4 апреля 1866 года, проезжая в 4 1/2 часа мимо Летнего сада, на пути к Войцеховичу, я заметил у решетки группы народа, но, зная, как легко собрать у нас зевак около самого ничтожного предмета, около пьяного, заснувшего на тротуаре, или собачонки, через которую переехали дрожки, я не обратил на эти группы никакого внимания.
Войцеховича нашел я в сильнейшей тревоге. Отправясь около 4 часов прогуляться по Летнему саду и заметив, что маленький вход заперт, — признак, что в саду государь, Войцехович пошел по другому берегу Фонтанки, не желая встретиться с толпою, которую обыкновенно привлекает присутствие государя. У ворот другого конца сада Войцехович встретил кружок людей в живом разговоре, сквозь который слышались слова: «Государь… мещанин… схватили». Далее заметил он еще несколько таких же кружков. Он спросил у сторожа, что случилось. Сторож самым равнодушным, ленивым тоном отвечал: «В государя выстрелили», — таким тоном, каким он отвечал бы на вопрос «который час?». Войцехович побежал домой, встревоженный столько же событием, сколько равнодушием, с каким оно принято сторожем из гвардейцев.

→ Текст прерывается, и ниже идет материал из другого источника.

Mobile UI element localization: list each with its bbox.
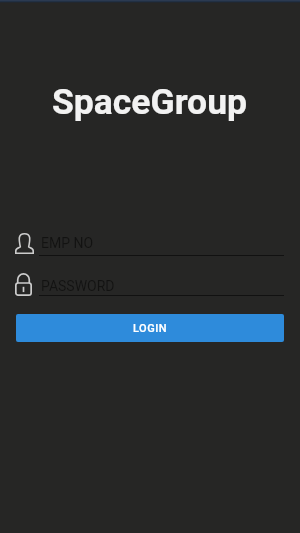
other: Employee number [15, 233, 34, 254]
staticText: SpaceGroup [52, 81, 248, 123]
button[interactable]: LOGIN [16, 314, 284, 342]
button[interactable]: Employee number [15, 231, 284, 256]
staticText: EMP NO [41, 235, 94, 251]
button[interactable]: Password [15, 272, 284, 296]
staticText: PASSWORD [41, 278, 115, 294]
other: Password [15, 273, 32, 296]
staticText: LOGIN [133, 322, 168, 335]
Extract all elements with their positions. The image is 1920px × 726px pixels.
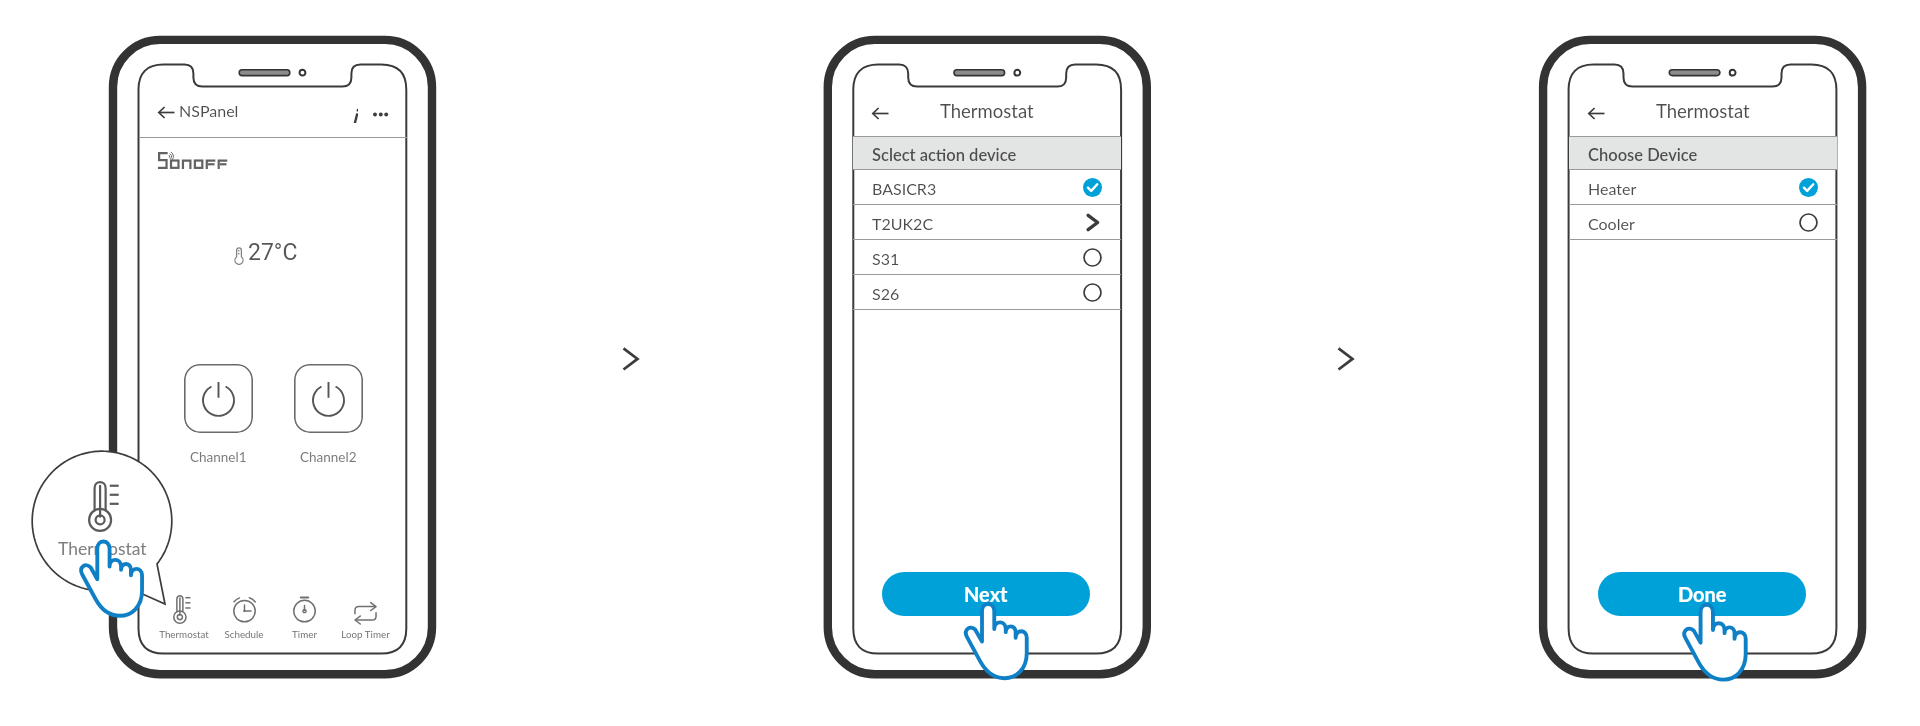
staticText: Sclect action device xyxy=(872,145,1017,165)
button[interactable]: Thermostat xyxy=(32,451,172,591)
staticText: Timer xyxy=(292,628,317,640)
button[interactable]: Timer xyxy=(274,595,335,651)
staticText: Thermostat xyxy=(159,628,209,640)
staticText: S26 xyxy=(872,284,900,303)
staticText: 27°C xyxy=(248,239,298,266)
button[interactable]: Done xyxy=(1598,572,1806,616)
button[interactable]: Next xyxy=(882,572,1090,616)
button[interactable]: Back xyxy=(872,107,889,120)
staticText: Schedule xyxy=(224,628,264,640)
staticText: Channel1 xyxy=(190,449,247,465)
staticText: Cooler xyxy=(1588,214,1635,233)
staticText: Thermostat xyxy=(940,100,1034,122)
button[interactable]: Info xyxy=(349,103,360,123)
staticText: Channel2 xyxy=(300,449,357,465)
button[interactable]: Thermostat xyxy=(154,595,214,651)
button[interactable]: Back xyxy=(1588,107,1605,120)
staticText: Choose Device xyxy=(1588,145,1698,165)
staticText: Next xyxy=(964,582,1008,606)
button[interactable]: T2UK2C xyxy=(853,205,1121,240)
button[interactable]: Loop Timer xyxy=(335,595,396,651)
button[interactable]: Power Channel1 xyxy=(184,364,253,433)
staticText: S31 xyxy=(872,249,900,268)
button[interactable]: Back xyxy=(158,106,175,119)
staticText: Done xyxy=(1678,582,1727,606)
button[interactable]: More options xyxy=(373,103,388,117)
staticText: i xyxy=(352,103,358,123)
button[interactable]: BASICR3 xyxy=(853,170,1121,205)
staticText: T2UK2C xyxy=(872,214,934,233)
staticText: NSPanel xyxy=(179,101,239,120)
staticText: Heater xyxy=(1588,179,1637,198)
staticText: BASICR3 xyxy=(872,179,937,198)
staticText: Loop Timer xyxy=(341,628,390,640)
button[interactable]: Cooler xyxy=(1569,205,1837,240)
button[interactable]: Power Channel2 xyxy=(294,364,363,433)
button[interactable]: S31 xyxy=(853,240,1121,275)
button[interactable]: Schedule xyxy=(214,595,274,651)
button[interactable]: Heater xyxy=(1569,170,1837,205)
staticText: Thermostat xyxy=(1656,100,1750,122)
button[interactable]: S26 xyxy=(853,275,1121,310)
staticText: Thermostat xyxy=(58,538,147,559)
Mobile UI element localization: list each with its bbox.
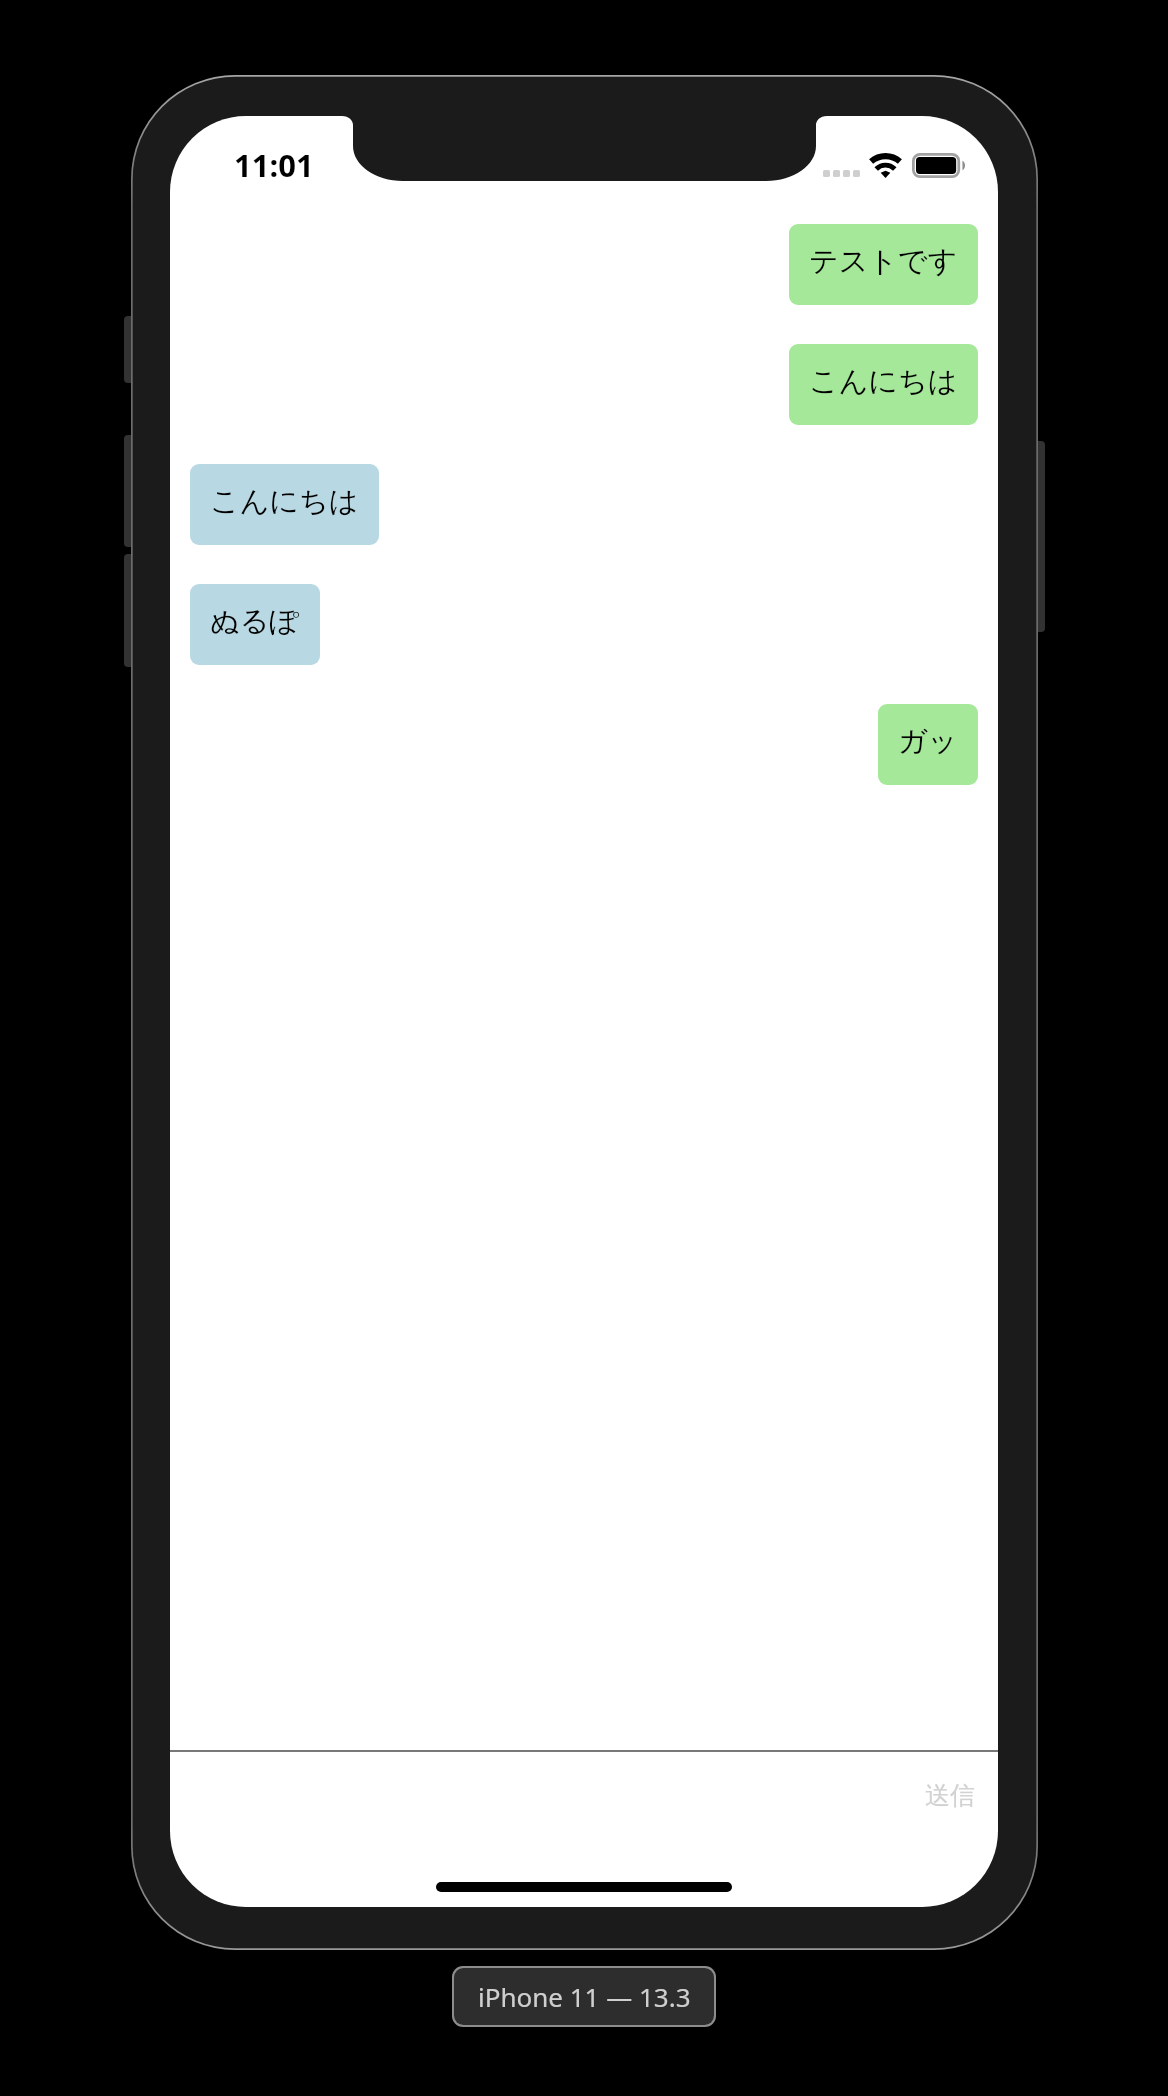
other: Battery	[912, 153, 965, 178]
button[interactable]: ガッ	[878, 704, 978, 785]
button[interactable]: 送信	[909, 1767, 991, 1823]
button[interactable]: iPhone 11 — 13.3	[454, 1968, 714, 2025]
staticText: 送信	[925, 1780, 975, 1811]
staticText: 11:01	[234, 144, 314, 186]
button[interactable]: こんにちは	[190, 464, 379, 545]
staticText: iPhone 11 — 13.3	[478, 1979, 691, 2014]
button[interactable]: Ring / silent switch	[124, 316, 138, 383]
staticText: こんにちは	[809, 363, 958, 400]
staticText: ガッ	[898, 723, 958, 760]
button[interactable]: Power	[1031, 441, 1045, 632]
button[interactable]: Volume up	[124, 435, 138, 547]
staticText: ぬるぽ	[210, 603, 300, 640]
button[interactable]: ぬるぽ	[190, 584, 320, 665]
staticText: テストです	[809, 243, 958, 280]
staticText: こんにちは	[210, 483, 359, 520]
other: Wi-Fi	[869, 153, 902, 178]
button[interactable]: こんにちは	[789, 344, 978, 425]
button[interactable]: Volume down	[124, 554, 138, 667]
button[interactable]: テストです	[789, 224, 978, 305]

Через четверть часа приехал и Смирнов. С пылкостью своей сангвинической натуры он рассказал слышанные уже им подробности, между прочим — одну: спасителя, оказавшегося мастеровым Комиссаровым, взяли в полицию, и он, струсив, уверял, как говорится, руками и ногами, что он никого не спасал, что он знать не знает и ведать не ведает.
Разумеется, за обедом разговор наш вертелся исключительно около этого происшествия: программа наша была забыта. Мы рассуждали о том, что совершилось бы в столице, если бы злодеяние удалось, или даже если бы распустили только слух, что оно совершилось с успехом; мы рассуждали о нашем полицейском начальстве, о его способности действия в критические минуты. Проезжая домой, я видел солдат Павловского полка, расхаживающих массами по Миллионной в шинелях, без офицеров. Вечером я был приглашен к графине Витте. Захарьевскую улицу, вдоль которой тянутся Кавалергардские казармы, нашел запруженною сплошною массою солдат в шинелях, — и ни одного офицера. Потом оказалось, что вся гвардия была в том же положении; все офицеры были потребованы в Зимний дворец для принесения государю поздравления с Божиим покровительством. Сорок тысяч войска без офицера! Что было бы, если бы в числе офицеров были заговорщики, если бы несколько заговорщиков надели флигель-адъютантские мундиры и поехали бы в полки отдавать свои приказания.
В это же время ходили по городу подозрительные лица; в кабаках рассказывали, будто дворяне подослали убить царя; по железной дороге отправились человек 15 подозрительных. Что же делало полицейское начальство? Оно сосредоточилось на Дворцовой площади; в его глазах шли во дворец люди, не имеющие входа ко двору; в сенях толпился простой народ. Кто-то спросил: «Зачем вы толкаетесь во дворце?» — «Полиция погнала!» — был ответ. Итак, все зависело от случая! Верно, Бог хранил не одного царя, но и столицу.
Обозревая этот ряд преобразований и распоряжений, эту распущенность и неурядицы, останавливаюсь невольно на вопросе: чему приписать такое громадное стечение ошибок; кто же советники царя, кто доводит до его сведения, в каком положении империя?